Zezas: OK, that makes perfect sense. So take me through part three – we’ve talked about discipline, we’ve talked about execution, how does the qualified CFO shine when it comes to integration?
Reba: Well, the only party involved in integration is the buyer. Everyone else has gone home, taken their money and run as it is. Basically, how to do integration depends upon why you did the deal. If you bought a complimentary business, you’re going to want to find economies of scale and synergies. If you bought a stand-alone new product, service, into the industry –
Zezas: Some kind of diverse approach.
Reba: Right. You don’t need to have this sitting side by side. Whatever you do, you have what had been two enterprises now need to operate as one. You need to follow sound, time-tested, change management principles. You need to communicate pervasively with everybody throughout the entire organization. You need to dedicate the proper leaders and subject matter experts to this. You need to look at not only people, process, and technologies – you know, the real tangible things – but some of the less tangible items: branding, work hours, culture, customer retention, so forth and so on.
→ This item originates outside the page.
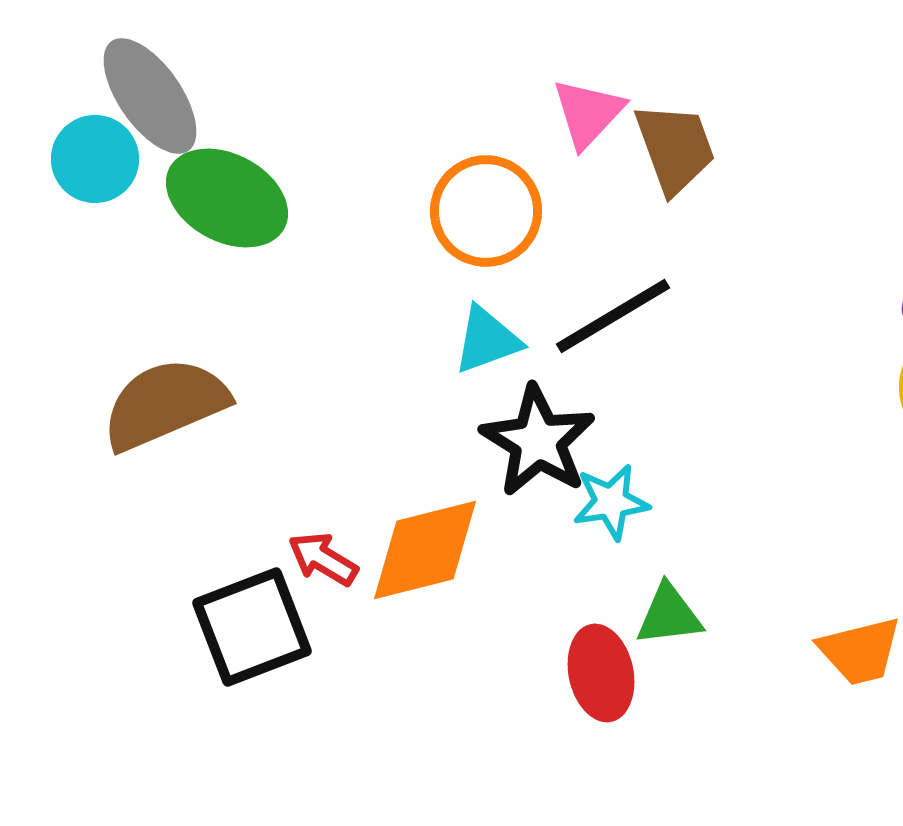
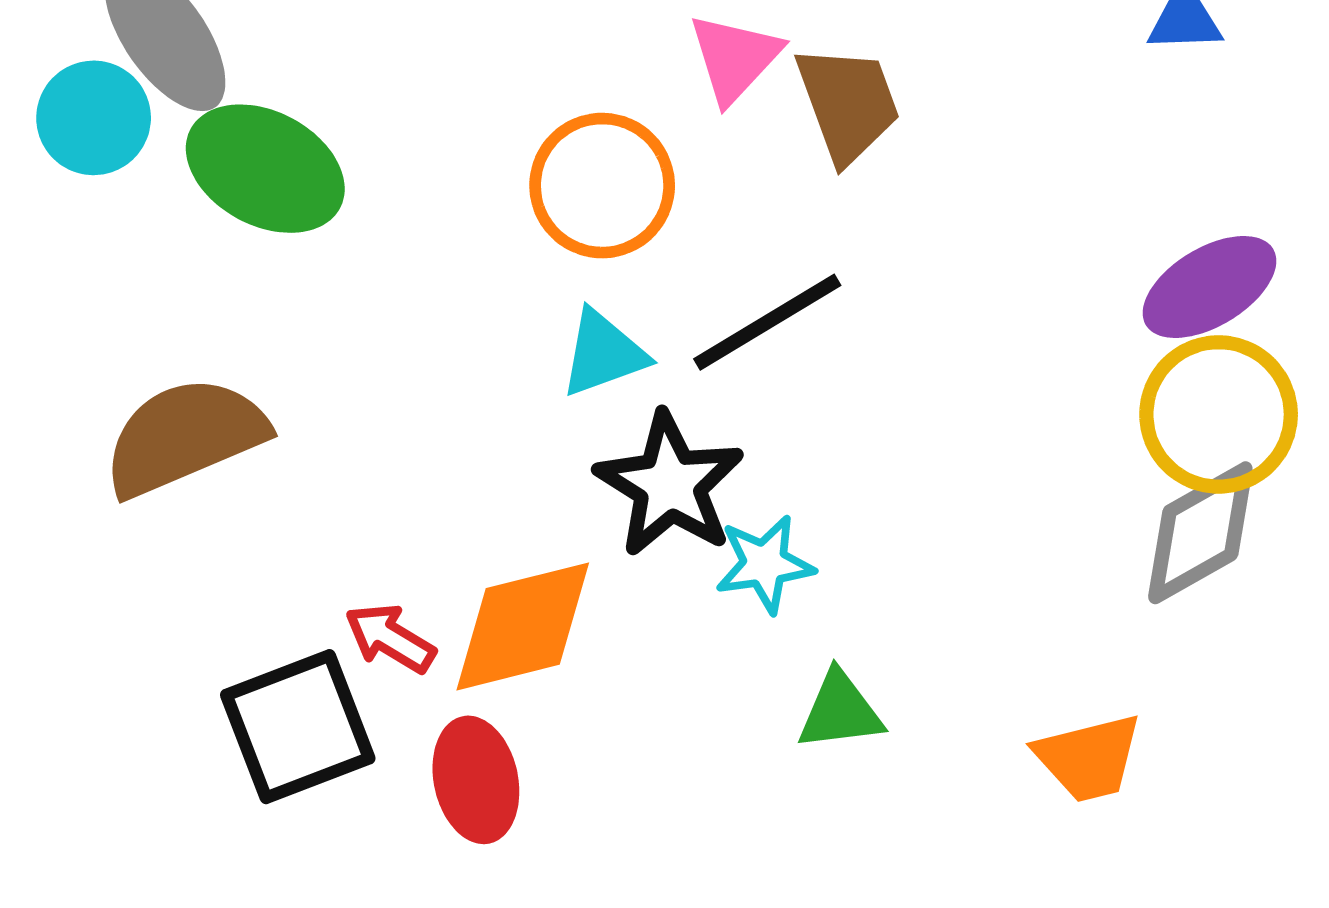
red ellipse: (601, 673) -> (476, 780), moved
Zezas: Real guts of the company.
Reba: Right.
Zezas: Howard, in the last ten or fifteen years, the role of the CFO has changed dramatically in every respect. This sounds like a highly specialized area of expertise and not something that every CFO is capable of. My experiences have been that the ability to lead a company through a successful M&A transaction really depends upon the CFO’s expertise and I think some CFOs are qualified for this, but many are not. Would you agree?
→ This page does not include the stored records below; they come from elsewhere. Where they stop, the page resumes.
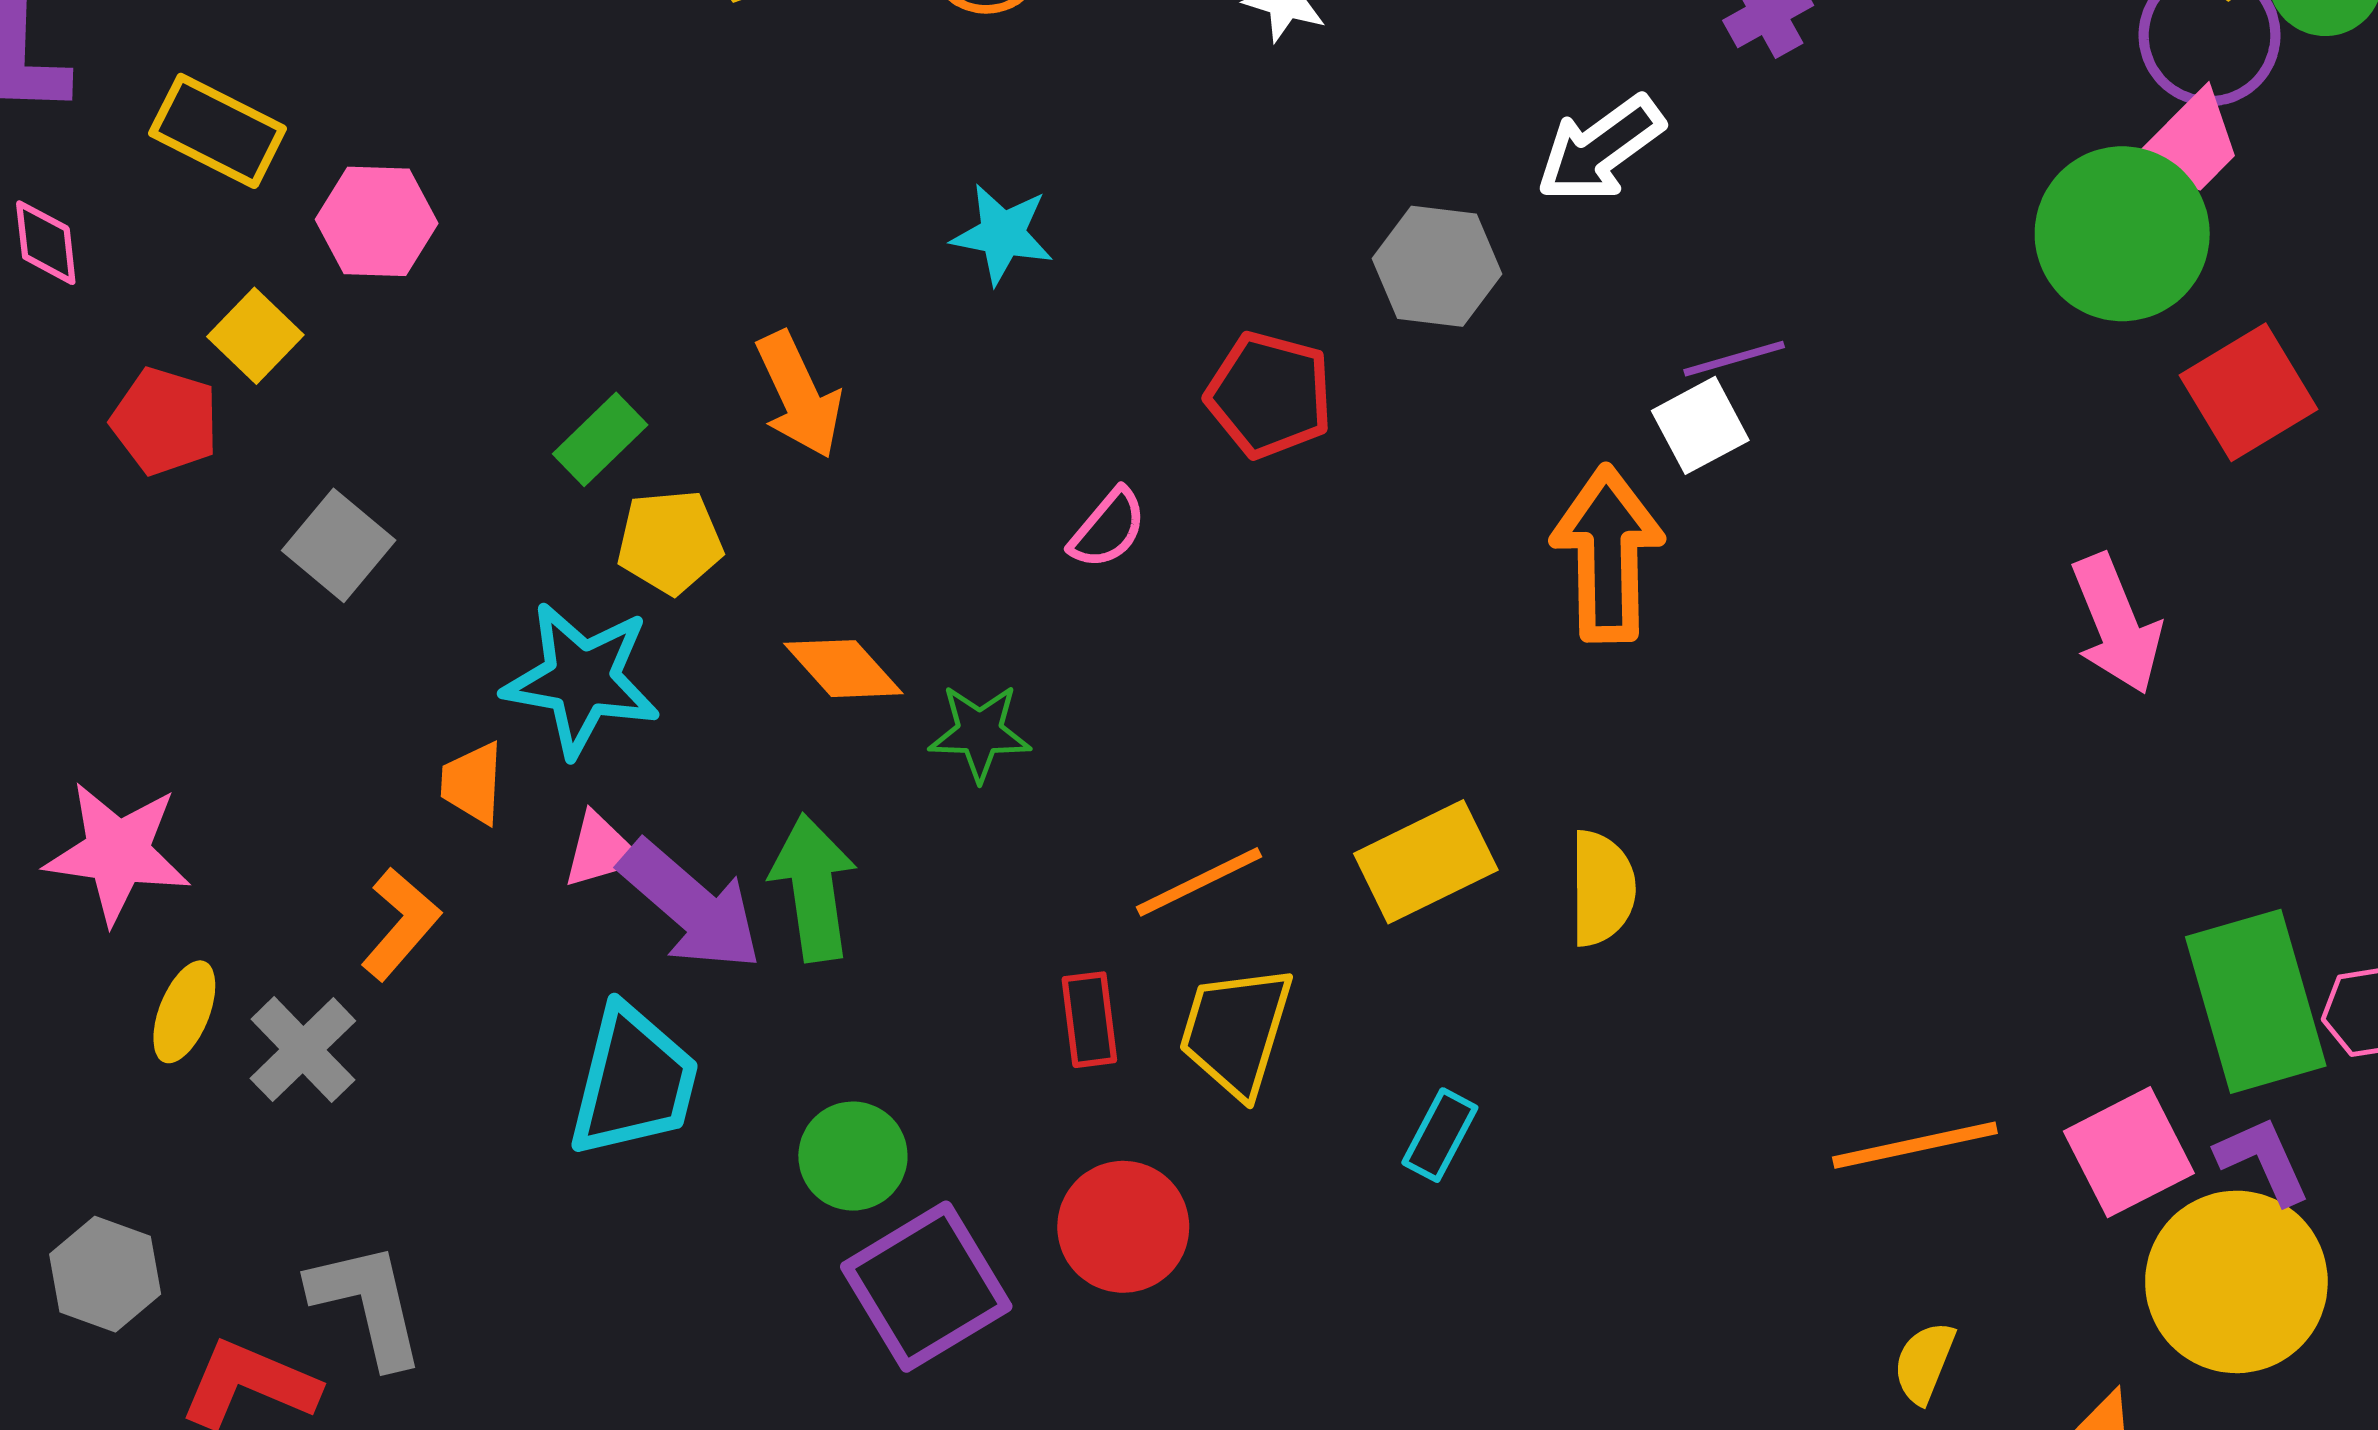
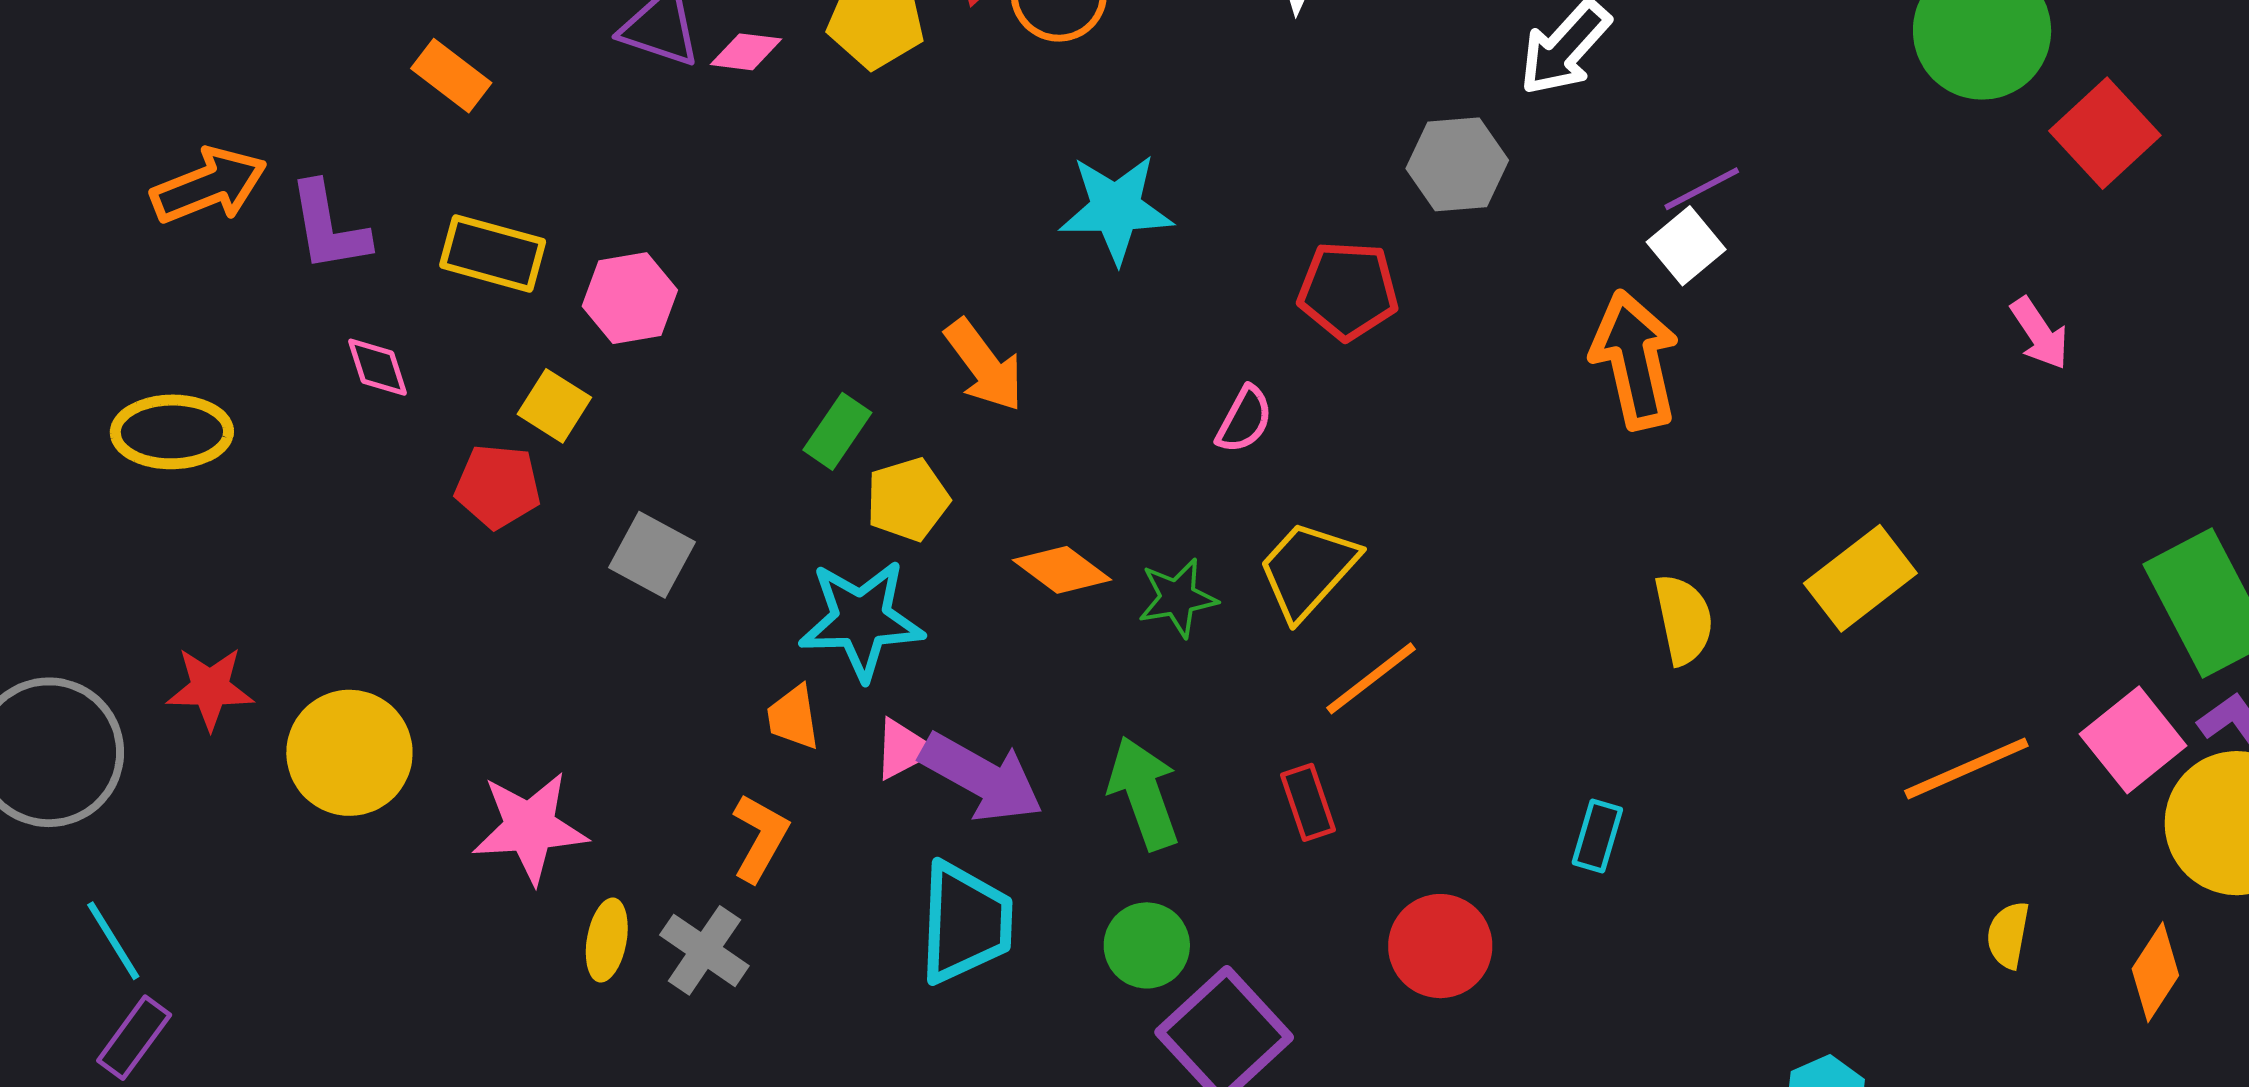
cyan star: (1002, 234) -> (1116, 209), size x1.4
pink arrow: (2116, 624) -> (2039, 333), size x0.7
yellow rectangle: (1426, 862) -> (1860, 578), moved
green arrow: (813, 888) -> (1144, 793), moved
yellow trapezoid: (1236, 1031) -> (1308, 570), moved, turned 37
red circle: (1123, 1227) -> (1440, 946), moved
Reba: Well, I look at it this way Andy. A good CFO, a successful CFO, is the equivalent of the general practitioner in the medical profession. He needs to be familiar with everything, he needs to have certain core competencies, he needs to know when to bring in the experts, when to go to the cardiologist, so forth and so on. In days past, I think the M&A expert was the cardiologist, the outside person. But, with the way that businesses are evolving today, with all the opportunities out there, with everything a CFO needs to worry about, it needs to be a core strength of his – it is now a core competency.
Zezas: So, in order to complete an M&A deal, the CFO really needs to have done this a few times in order to do it the right way.
Reba: I think so, yes.
Zezas: OK, so we’re about out of time. I want to wrap up with you. Let me ask you the same I asked you when we started, and you can wrap up for our viewers. What is the key to a successful M&A transaction?
Reba: Like we said, it requires discipline, experience, and very careful planning. The extent to which you execute each one of those determines how successful you will be. A truly successful CFO knows how to use an M&A transaction as an opportunity, as a catalyst to transform the enterprise onto bigger and better things.
Zezas: He knows how to use M&A as a catalyst to transform the enterprise.
Reba: Correct.
Zezas: That’s very impressive, that’s very impressive.
Reba: Thank you.
Zezas: Howard, listen, this has been great, I truly appreciate you visiting us – visiting with us here at CFO Studio and I hope you’ll come back and see us again.
Reba: Absolutely. Thank you, Andy.
Zezas: Thank you. This is Andrew Zezas, with Howard Reba, for CFO Studio. Thank you for watching.